I have also found that a baguette makes a perfect key chain holder. I rarely loose my keys, unless I am out somewhere, not having eaten lunch. Then I am forced to eat my key chain: the baguette.
In order to increase authenticity, I have made a spreadsheet of all of my friends. It is based on a point system, where each friend who is French gets more points. Then, my friends who are married to French people also get points. The people who are not French or not married to anyone French, but do speak some French, get a few points. If you have no connection to France you are put in a column called “The Danger Zone.” I know these friends will not bring me any French status so I am careful not to hang out with them too much. Unless it is the fourth of July. If it is the fourth of July, all rules are inversed and all America born people get tons of points on my friend spreadsheet. If you are wearing an American flag swimsuit, you get even more points. If it is a speedo and you are running in the Turkey Trot, you get points and I also give you a handmade sweater because you look a little cold to me. I find this spreadsheet useful when I am wondering what move to make next in my social hemisphere. In this way, I operate like someone who has old money and lives in New York City at the turn of the century.

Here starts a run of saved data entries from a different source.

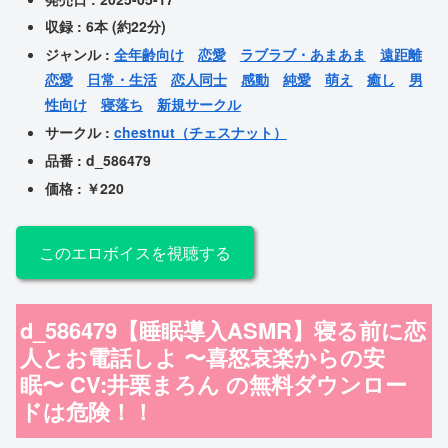
収録 : 6本 (約22分)
ジャンル :
全年齢向け
恋愛
ラブラブ・あまあま
遠距離
恋愛
日常・生活
恋人同士
感動
純愛
萌え
癒し
男
性向け
寝落ち
新規サークル
サークル :
chestnut（チェスナット）
品番 : d_586479
価格 : ￥220
このエロボイスを視聴する
d_586479【睡眠導入ASMR】寝る前に恋
人とお電話しよ 〜喜怒哀楽からの安
眠〜 CV:井栗まろん の
無料ダウンロー
ドは危険！！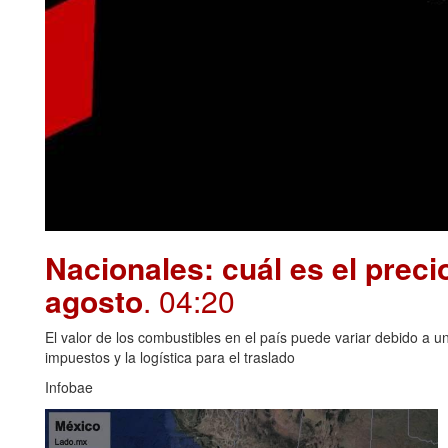
Nacionales: cuál es el preci
agosto
. 04:20
El valor de los combustibles en el país puede variar debido a u
impuestos y la logística para el traslado
Infobae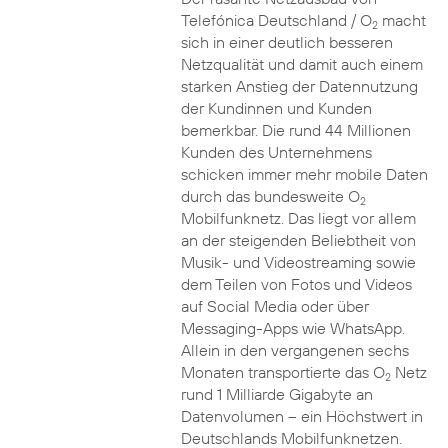
Telefónica Deutschland / O
macht
2
sich in einer deutlich besseren
Netzqualität und damit auch einem
starken Anstieg der Datennutzung
der Kundinnen und Kunden
bemerkbar. Die rund 44 Millionen
Kunden des Unternehmens
schicken immer mehr mobile Daten
durch das bundesweite O
2
Mobilfunknetz. Das liegt vor allem
an der steigenden Beliebtheit von
Musik- und Videostreaming sowie
dem Teilen von Fotos und Videos
auf Social Media oder über
Messaging-Apps wie WhatsApp.
Allein in den vergangenen sechs
Monaten transportierte das O
Netz
2
rund 1 Milliarde Gigabyte an
Datenvolumen – ein Höchstwert in
Deutschlands Mobilfunknetzen.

At this point in the essay, you might be wondering one thing: “What happens when the baguette key chain gets stale?”
Good question. I’m glad you are reading so attentively. The answer is simple and I will use rhetorical questions to increase the time I am talking and decrease the time you are talking because I can kind of see from your face that you are going to want to talk more than me. This has turned into a defensive conversation where I have to defend my allotted time for talking.
So, here is my answer, please don’t interrupt me.
Have you ever been hit over the head with a stale baguette?
I can see you are nodding and your mouth indicates you have a story about this experience but I’m still not done talking.
Well, as you know, baguettes, when stale, cause concussions. So, therefore, my keychain is also a handy street weapon.
Okay, I think that clears that up. I’m just about to go take a nap, so I need to put my beret on. I know that you want to tell me a story from your own life, but I’m sorry I have an appointment with my beret. A plus dans le bus.